The task
Please write out the data below once more, exactly as it stands.

Listed records
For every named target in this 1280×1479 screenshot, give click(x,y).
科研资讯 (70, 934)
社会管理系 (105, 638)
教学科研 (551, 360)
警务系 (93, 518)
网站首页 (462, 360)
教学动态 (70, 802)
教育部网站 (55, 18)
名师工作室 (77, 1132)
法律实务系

Reply
For every named target in this 1280×1479 screenshot, give click(x,y).
科研资讯 (70, 934)
社会管理系 (105, 638)
教学科研 (551, 360)
警务系 (93, 518)
网站首页 (462, 360)
教学动态 (70, 802)
教育部网站 (55, 18)
名师工作室 (77, 1132)
法律实务系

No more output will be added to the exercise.